Effect of self-grown seed layer on thermoelectric properties of ZnO thin films

Abstract

The influence of self-grown seed has been studied on thermoelectric performance of 2% Al-doped ZnO (AZO) thin films. The thickness and orientation of c-axis domains in seed layer change on different substrates while other deposition conditions were kept unchanged for a comparable study. The changes occur because of the different nucleation process of thin film growth on substrate interface and the different lattice mismatch between AZO and substrate. Thin films are grown by pulsed laser deposition on single crystals (SrTiO3 (STO) and Al2O3) and cheap amorphous fused silica (FS) substrates at 400°C. All thin films are c-axis oriented. The grains are highly connected and elongated in shape which leads to high thermoelectric properties.
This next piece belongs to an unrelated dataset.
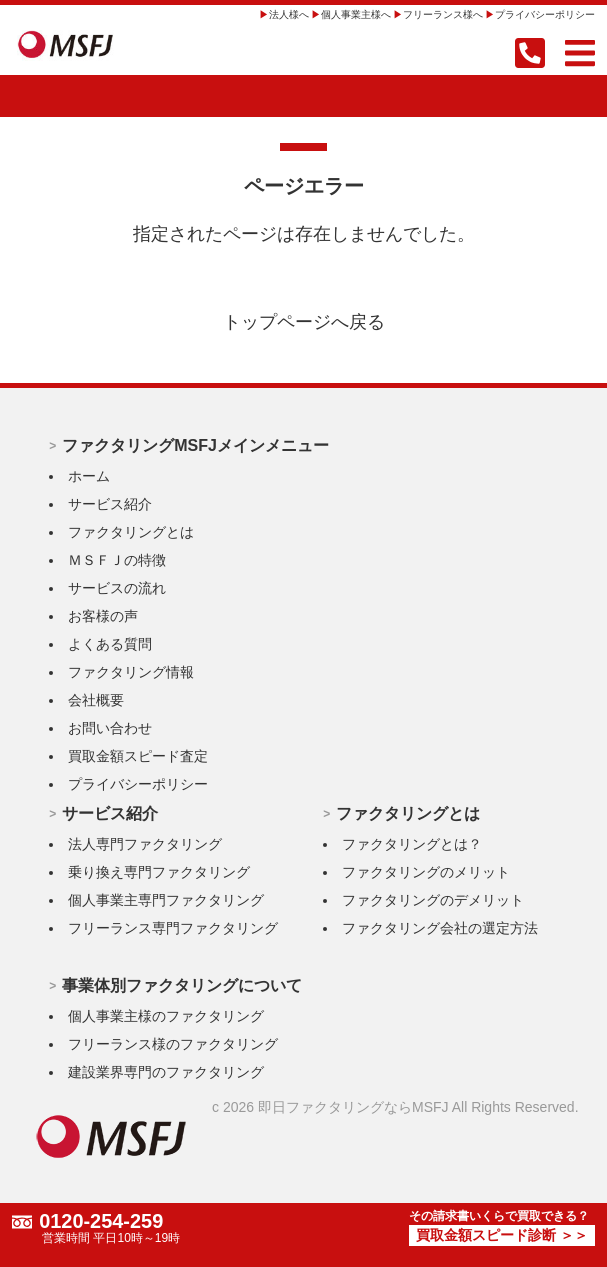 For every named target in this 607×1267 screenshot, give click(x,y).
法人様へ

The thicker self-grown seed layer is found in thin film deposited on FS substrates which shows best performance: electrical conductivity σ=93S/cm and Seebeck coefficient S=−203μV/K, which estimate power factor (S2.σ) about 0.37×10−3Wm−1K−2 at 600K. The value of thermal conductivity (κ) was found lowest (4.89Wm−1K−1) for thin film deposited on FS than the other thin films (6.9Wm−1K−1 on Al2O3 and 6.55Wm−1K−1 on STO) at 300K. The figure of merit, ZT=S2.σ.T/κ, is calculated 0.046 at 600K, 5 times larger than the ZT of our previous reported bulk AZO, which is promising for practical applications of thermoelectric oxide thin films.